Spruill was an early success, a rising star that at age 25 critics were comparing to Spike Lee, even Scorsese. And though he still feels young as a filmmaker, he acknowledges that he’s grown. "I’m learning to get my vision without killing people," he says. That includes himself, by no longer putting in 20-hour days. His perspective has changed. He’s got what he calls a stronger "what works" box and sees himself as less of an artist and more of a craftsmen. "It’s all about being prolific. And I’ve got 30, 40, 50 movies still in me."
In addition to "Turntable," he is working on a behind the scenes documentary about the fathers of rap, Public Enemy. The aging but relevant socially conscious rappers invited Spruill to bring his camera to England, to film them on tour. Spruill’s been making their videos since 1998; the documentary is a natural collaboration. But a hint of shyness, a hint of "nobody-ness" revealed again, Spruill recalls his amazement at working so closely with a group he witnessed "changing the world" in 1989. "I just had to pinch myself, you know," he says more than once.
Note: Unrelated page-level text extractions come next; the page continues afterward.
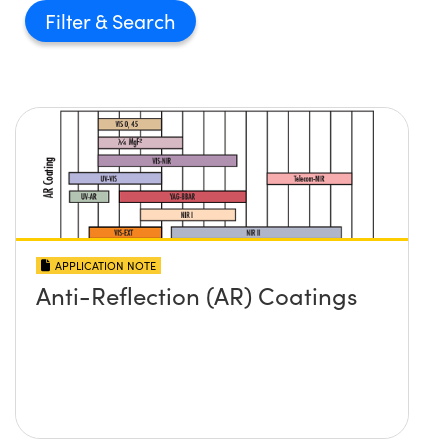
Filter
APPLICATION NOTE
Anti-Reflection (AR) Coatings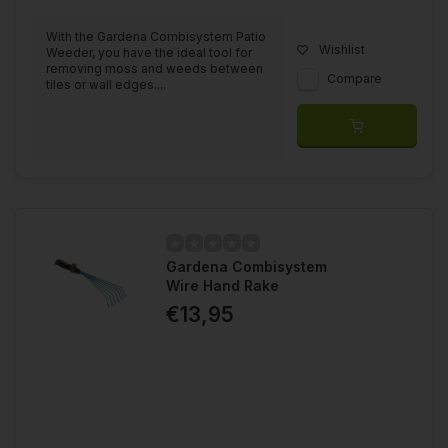
With the Gardena Combisystem Patio
Wishlist
Weeder, you have the ideal tool for
removing moss and weeds between
Compare
tiles or wall edges....
Gardena Combisystem
Wire Hand Rake
€13,95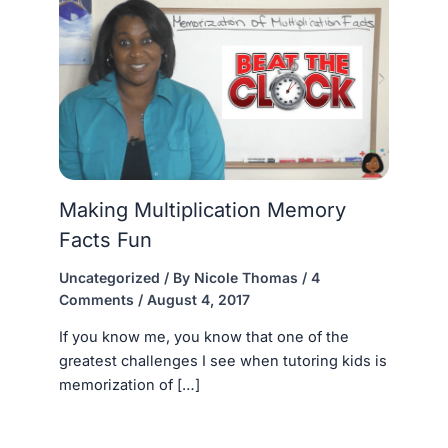
Making Multiplication Memory
Facts Fun
Uncategorized
/ By
Nicole Thomas
/
4
Comments
/
August 4, 2017
If you know me, you know that one of the
greatest challenges I see when tutoring kids is
memorization of […]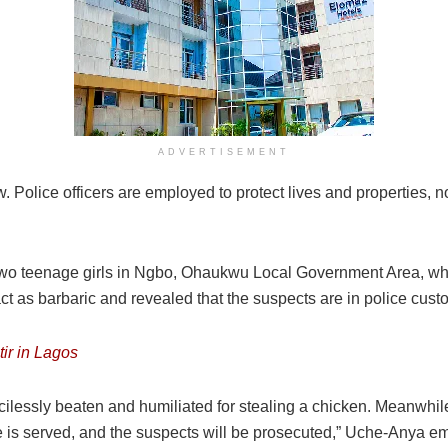
ADVERTISEMENT
ow. Police officers are employed to protect lives and properties, no
two teenage girls in Ngbo, Ohaukwu Local Government Area, who
ct as barbaric and revealed that the suspects are in police cust
ir in Lagos
ilessly beaten and humiliated for stealing a chicken. Meanwhi
ce is served, and the suspects will be prosecuted,” Uche-Anya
Now he’s got decades of their home movies on his Avid and is in the middle of piecing together what will be his first documentary.
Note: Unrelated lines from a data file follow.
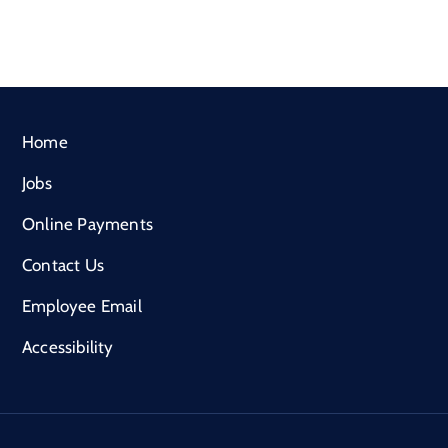
Home
Jobs
Online Payments
Contact Us
Employee Email
Accessibility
Meanwhile, also under the FilmShack roof, Spruill’s wife and business partner Patti Moreno is overseeing FilmShack’s acquisition of the former Boston Film/Video Foundation (BF/VF). After talking with other festival coordinators, she moved the New England Film and Video Festival to Columbus Day weekend in October and is reshaping the festival to bring more independent work, both national and international, to Boston audiences. Of course the festival will still feature locals’ work. Moreno places a personal guarantee that all submissions will be watched in their entirety. "As a producer, I know what it takes to get these projects made," she says. "And that work needs to be respected."
Moreno also has news that FilmShack will soon have a new home. The five-year-old production company will literally be in her and Spruill’s backyard. In the most appropriate turn of events one can imagine, Moreno and Spruill purchased the late (and legendary) Henry Hampton’s Roxbury home, with plans to renovate the property’s 32-garage stalls into larger FilmShack offices. "We grew leaps and bounds -- more than we thought," Moreno eagerly reports, swearing that Hampton’s home has "spiritual power."
They may have the space, the equipment, and a prophetic locale, but Spruill and Moreno make no qualms about what they’re up against. "There are 1,000 people out there trying to make movies. It’s a struggle. And if it isn’t a struggle, something’s wrong," puts out Spruill. But he thrives on challenge, even with limited resources. "All filmmakers have to realize that you’ve got to do. No one’s going to do for you," he says, hoping others, even himself at times, can take heed. He stays at it, motivated by his own nagging question: "If I don’t do these things, who will?" And right now, he’s got an audience, patiently waiting for the results.